If what you say is true, then aren't you motivated to get to the bottom of this bug? Isn't that your goal? To provide a bug free library to the people?
What can I do to help you resolve this bug?
I have the same problem. The model is fitted properly but I'm not able to plot it. If I try to plot it with the option rules="T" it produces this error:
Error: tree models only
And if I use rules="F" it says:
Error in FUN(X[[i]], ...) :
'list' object cannot be coerced to type 'double'
I'm using C5.0 v0.13.1 in R v4.02 on Windows 10.
Hi guys,
I have a dataframe of 4 predictors and one response variable. I am using your examples on C50 library and its very useful plot function however I get this message when I run plot on the learned model
I traced through the code and the culprit is function as.party() (line 121 in as.party.C5.0.R)
My data looks like this:
First four vars are the predictors and RES_B is the response.

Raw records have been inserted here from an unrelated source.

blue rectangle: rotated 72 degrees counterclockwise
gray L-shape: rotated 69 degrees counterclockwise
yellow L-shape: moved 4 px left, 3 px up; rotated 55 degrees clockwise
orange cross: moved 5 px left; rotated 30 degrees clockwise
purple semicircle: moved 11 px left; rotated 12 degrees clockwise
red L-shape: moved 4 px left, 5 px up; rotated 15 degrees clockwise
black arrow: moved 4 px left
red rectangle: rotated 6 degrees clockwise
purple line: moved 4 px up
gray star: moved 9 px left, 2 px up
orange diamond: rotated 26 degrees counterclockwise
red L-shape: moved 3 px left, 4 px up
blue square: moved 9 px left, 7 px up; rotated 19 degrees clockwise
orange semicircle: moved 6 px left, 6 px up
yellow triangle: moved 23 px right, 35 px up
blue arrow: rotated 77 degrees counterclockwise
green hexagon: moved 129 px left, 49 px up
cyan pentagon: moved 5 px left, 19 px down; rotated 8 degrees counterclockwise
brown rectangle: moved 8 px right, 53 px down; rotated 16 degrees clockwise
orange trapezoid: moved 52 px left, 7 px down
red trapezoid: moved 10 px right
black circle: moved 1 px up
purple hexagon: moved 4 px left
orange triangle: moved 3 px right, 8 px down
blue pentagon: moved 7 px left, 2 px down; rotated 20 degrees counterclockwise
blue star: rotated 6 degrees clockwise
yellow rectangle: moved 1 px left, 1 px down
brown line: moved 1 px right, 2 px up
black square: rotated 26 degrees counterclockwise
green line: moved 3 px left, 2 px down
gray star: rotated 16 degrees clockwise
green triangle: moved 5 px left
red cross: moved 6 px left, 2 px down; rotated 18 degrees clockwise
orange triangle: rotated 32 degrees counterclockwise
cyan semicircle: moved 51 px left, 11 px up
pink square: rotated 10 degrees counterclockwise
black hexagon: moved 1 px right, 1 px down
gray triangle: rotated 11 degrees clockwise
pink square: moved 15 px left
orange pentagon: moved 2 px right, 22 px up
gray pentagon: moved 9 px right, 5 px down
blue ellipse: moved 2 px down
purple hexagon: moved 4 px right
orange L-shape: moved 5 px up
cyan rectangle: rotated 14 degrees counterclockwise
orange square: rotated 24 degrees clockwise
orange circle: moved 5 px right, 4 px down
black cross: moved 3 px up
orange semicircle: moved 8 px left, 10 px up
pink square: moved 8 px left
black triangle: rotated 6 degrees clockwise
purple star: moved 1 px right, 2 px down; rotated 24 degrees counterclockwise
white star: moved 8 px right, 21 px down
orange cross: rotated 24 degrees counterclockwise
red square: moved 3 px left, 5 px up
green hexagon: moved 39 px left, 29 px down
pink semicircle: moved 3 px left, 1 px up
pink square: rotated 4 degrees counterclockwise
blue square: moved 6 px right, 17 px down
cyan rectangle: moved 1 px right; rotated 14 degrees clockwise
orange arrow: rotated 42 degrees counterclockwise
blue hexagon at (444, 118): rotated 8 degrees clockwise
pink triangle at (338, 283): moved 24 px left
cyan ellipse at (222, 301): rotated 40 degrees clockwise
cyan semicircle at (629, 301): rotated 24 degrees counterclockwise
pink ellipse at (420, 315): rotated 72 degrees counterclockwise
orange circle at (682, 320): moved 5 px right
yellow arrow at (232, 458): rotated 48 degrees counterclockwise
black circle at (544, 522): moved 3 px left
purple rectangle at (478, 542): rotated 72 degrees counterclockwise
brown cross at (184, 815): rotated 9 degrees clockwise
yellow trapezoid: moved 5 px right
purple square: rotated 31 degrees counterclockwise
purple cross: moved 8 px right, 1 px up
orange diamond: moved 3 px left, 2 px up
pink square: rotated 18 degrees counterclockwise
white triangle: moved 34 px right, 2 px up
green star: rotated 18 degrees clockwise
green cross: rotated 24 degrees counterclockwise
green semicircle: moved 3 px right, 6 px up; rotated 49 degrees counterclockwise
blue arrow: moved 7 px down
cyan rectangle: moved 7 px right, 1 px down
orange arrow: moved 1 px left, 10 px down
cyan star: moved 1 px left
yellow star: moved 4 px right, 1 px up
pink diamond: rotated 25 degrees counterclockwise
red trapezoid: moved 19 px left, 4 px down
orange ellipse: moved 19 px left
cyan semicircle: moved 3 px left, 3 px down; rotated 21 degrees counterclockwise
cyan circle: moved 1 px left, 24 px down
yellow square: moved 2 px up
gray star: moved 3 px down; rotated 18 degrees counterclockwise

When line 121 is called it calls lapply passing X and FUN with X = [1:13] and FUN = function (i) { valpred <- integer(0) vec <- strsplit(out[i], ":")[[1]] vec <- vec[vec != ""] varp <- as.vector(sapply(adj.pred, function(j) { ind <- grep(paste0(j, " "), vec) if (length(ind) == 0) return(-1) return(ind) })) if (!any(varp > 0)) { stop("Variable match was not found.") } valpred <- as.vector(which(varp > 0)) valpred <- valpred[which.max(nchar(adj.pred[valpred]))] a1 <- gsub(obj$pred[valpred], "", out[i]) if (n.cat[valpred]) { if (length(grep(" in \{", a1)) > 0) { vec <- a1 while (length(grep("^in", vec)) == 0) { vec <- sub("^.", "", vec) } a2 <- sub("in \{", "", vec) if (length(grep(":", a2)) > 0) { a2 <- strsplit(a2, "\}:") if (length(a2) > 2) { stop("The code currently does not work with factor levels or responses that have the symbol '}:' in them.") } } else { a2 <- sub("\}$", "", a2) } a2 <- a2[[1]][1] a1 <- sub(a2, "X", vec) a2 <- paste0("{", a2, "}", collapse = "") } else { vec <- a1 while (length(grep("^=", vec)) == 0) { vec <- sub("^.", "", vec) } a2 <- sub("^= ", "", vec) a2 <- strsplit(a2, ":") if (length(a2) > 2) { stop("The code currently does not work with factor levels or responses that have the symbol ':' in them.") } a2 <- a2[[1]][1] a1 <- sub(a2, "X", vec) } } a1 <- strsplit(a1, " ")[[1]] a1 <- gsub(":", "", a1) a1 <- gsub("\.\.\.", "", a1) a1 <- a1[a1 != ""] if (n.cat[valpred]) { a1[2] <- a2 } as.vector(c(adj.pred[valpred], a1)) }
This is as much digging I am willing to perform at this point. Unfortunately I have been unable to find a parallel to this problem before. I hope you can reproduce the issue.
Thank you in advance for your efforts!